Sundays too my father got up early
and put his clothes on in the blueblack cold,
then with cracked hands that ached
from labor in the weekday weather made
banked fires blaze. No one ever thanked him.
I’d wake and hear the cold splintering, breaking.
When the rooms were warm, he’d call,
and slowly I would rise and dress,
fearing the chronic angers of that house,
Speaking indifferently to him,
who had driven out the cold
and polished my good shoes as well.
What did I know, what did I know
of love’s austere and lonely offices?
Do you know why I love this poem? Because it's the opposite of Taylor Swift's "Shake It Off." In "Shake It Off," we're asked to identify with a superwoman, a character unflappable, unmoved by life's indignities. (At least, that's how the speaker portrays herself; we might wonder, after the Kanye situation and the Trump debacle, whether the speaker continues to feel so blithe.) I don't relate to Taylor's speaker at all. I never "shake it off." I frequently find myself paralyzed in anger and self-castigation. If Ms. Swift had written a song entitled "Seethe with Rage," I would have found the words more understandable and--oddly--more comforting.

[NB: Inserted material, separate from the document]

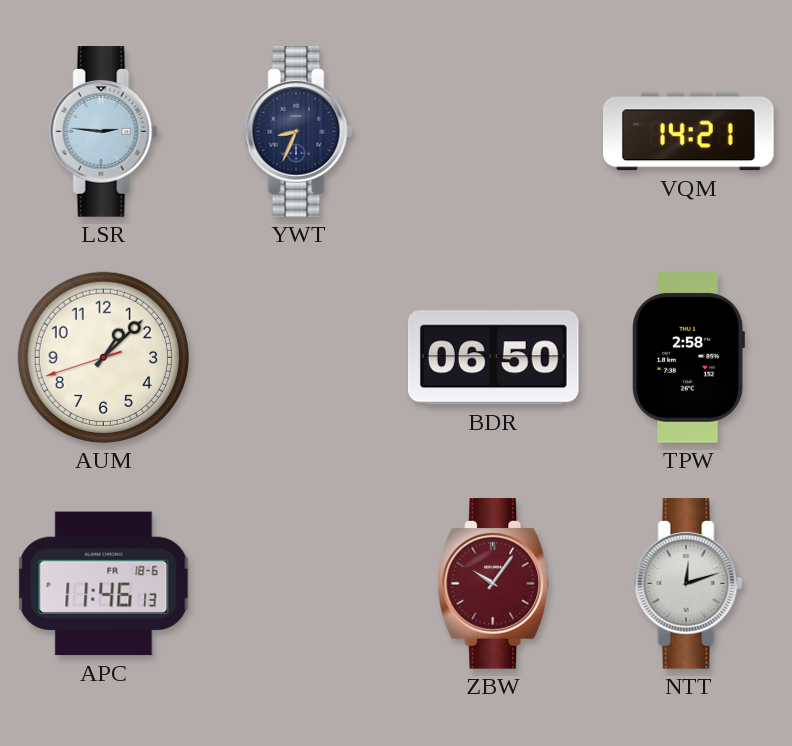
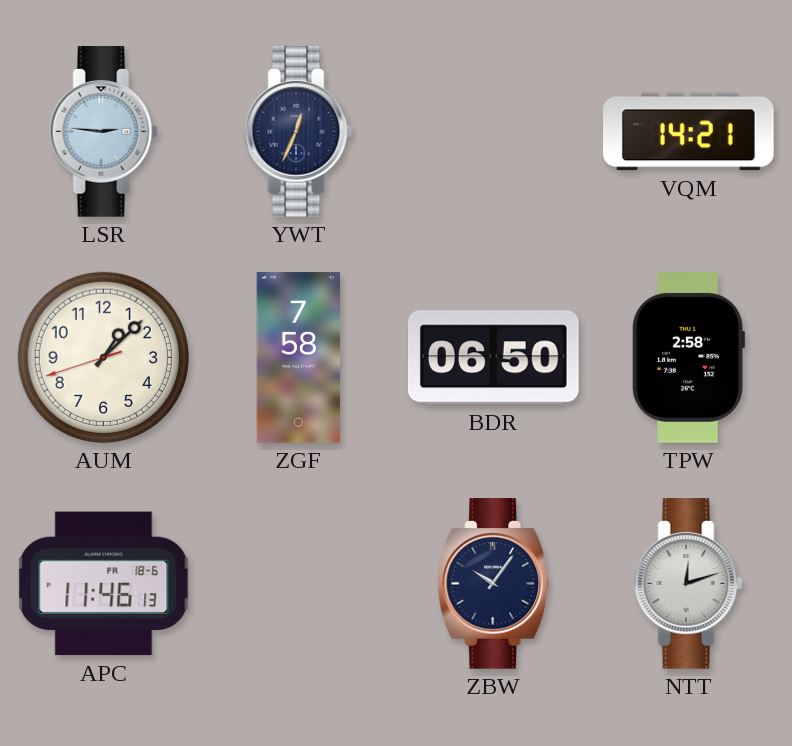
YWT: 8:34 -> 12:34
ZGF: none -> 7:58
ZBW dial: burgundy -> navy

I enjoy Robert Hayden's poem because it's a quiet expression of crazed, fruitless grief. The best kind of expression. The speaker is in adulthood, looking back. He recalls his dad getting up early on Sundays (that "too" slows down the sentence, makes us feel as if we're meeting the speaker mid-thought, and makes the father a bit like Job, stunned by ceaseless duty). We see Dad stirring in the "blueblack cold" (each of those syllables is stressed, and the image suggests that "cold" has a color. And how can morning darkness be simultaneously blue and black? It can. Anyone who has been up at 5 AM on a winter day in Buffalo knows what Hayden is talking about.) The father is like Prometheus, using "cracked hands" to make "banked fires blaze." (The weather is hostile here; the cold is like an invader; the weekday climes will "crack your hands.") And then the stanza ends ominously: "No one ever thanked him." The words are left without comment--a time-bomb, a Chekhovian handgun. We know we'll get an explosion later on.
Cracked hands can "splinter and break" the cold; fire drives out the invader. Dad waits until the rooms are warm, then calls for his son. (There is maybe not warmth in his voice--this is a house of "chronic angers"--but there's warmth in the rooms, and can't the fire do the talking?) The boy will "wake and hear," "rise and dress"; consonance will make him slither out of his room like a snake ("sssslowly I would risssse and dresssss"). The chronic anger in this family has infected even the house--as if past fights are stored up in the rafters and beams; this is a haunted house. No hope for long-lasting change; the problems are "chronic."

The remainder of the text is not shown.